O que eles estão antecipando talvez possa ser resumido numa frase insólita que usei como título de uma pequena nota publicada no Medium em 4 de setembro de 2016:

Serei o que seremos

Fazemos parte, nós, capazes de ser amigos e amigas, aqui e alhures – ou seja, todos nós – de uma ordem. Não uma ordem preexistente, que sujeite as pessoas a alguma hierarquia e delas exija disciplina, obediência e fidelidade. E sim de uma ordem emergente, uma ordem configurada, cada vez de uma maneira diferente, pelo fluxo interativo da convivência social.

O bom é que mesmo sem termos qualquer sinal convencional de reconhecimento, nos reconhecemos imediatamente quando interagimos: por sintonia. E quando calha de fazermos qualquer coisa juntos, nossa ação é impulsionada por sinergia. É possível que, nesse processo, conformemos identidades coletivas, porém sempre provisórias, por simbiose, dando origem a novos mundos sociais e gerando novas pessoalidades que modificam as pessoas que fomos.

Essa ordem não tem nome; ou melhor, tem: ela se chama humanidade, uma prefiguração do simbionte social que será, fractalmente, as pessoas comuns que seremos. Somos, assim, uma espécie de Sense8s ou de clones, mas não no sentido biológico (como Orphan Blacks) e sim no sentido social, de filhos da rede-mãe: o bios (basic input-output system) do simbionte.

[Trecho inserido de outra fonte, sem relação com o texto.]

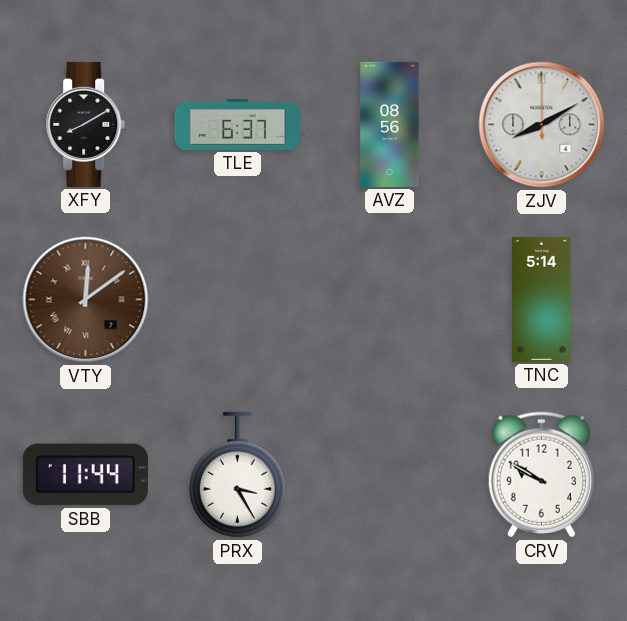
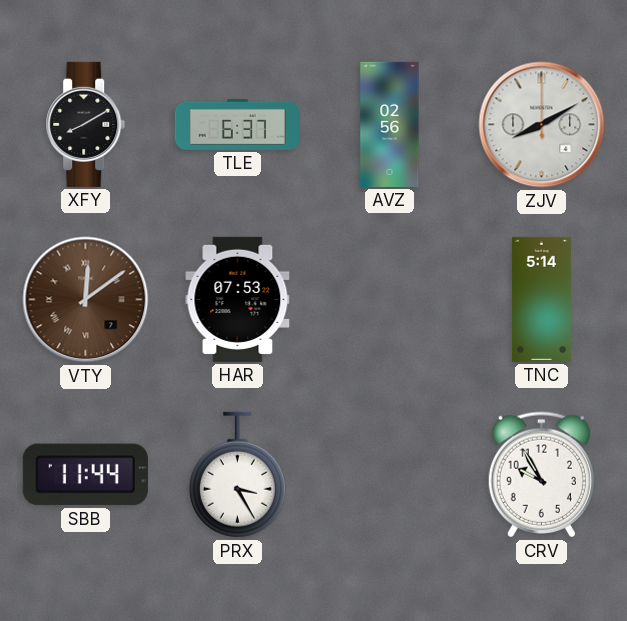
AVZ: 08:56 -> 02:56
HAR: none -> 07:53
CRV: 9:50 -> 9:55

Quem entendeu isso profundamente, sem fazer qualquer pergunta (e não há mesmo ninguém a quem perguntar), é sinal de que pode se comportar como um tipo de sannyasin sem Osho e, desejando, fará parte dessa ordem emergente, ou seja, será capaz de achar a si mesmo ao entrar na multidão e de ser amigo ou amiga de alguém, sem necessidade de crer que haja uma ordem preexistente, que sujeite as pessoas a alguma hierarquia e delas exija disciplina, obediência e fidelidade.

Para quem quiser ler o discurso citado de Osho, seguem abaixo os principais trechos.

The Heart Sutra, Discurso 10

O s h o | Bhagwan Shree Rajneesh (1931–1990)

20/10/1977 in Buddha Hall

Excertos

Quais são as qualidades de um sannyasin?

É muito difícil definir um sannyasin, e mais difícil ainda se você for definir os meus sannyasins.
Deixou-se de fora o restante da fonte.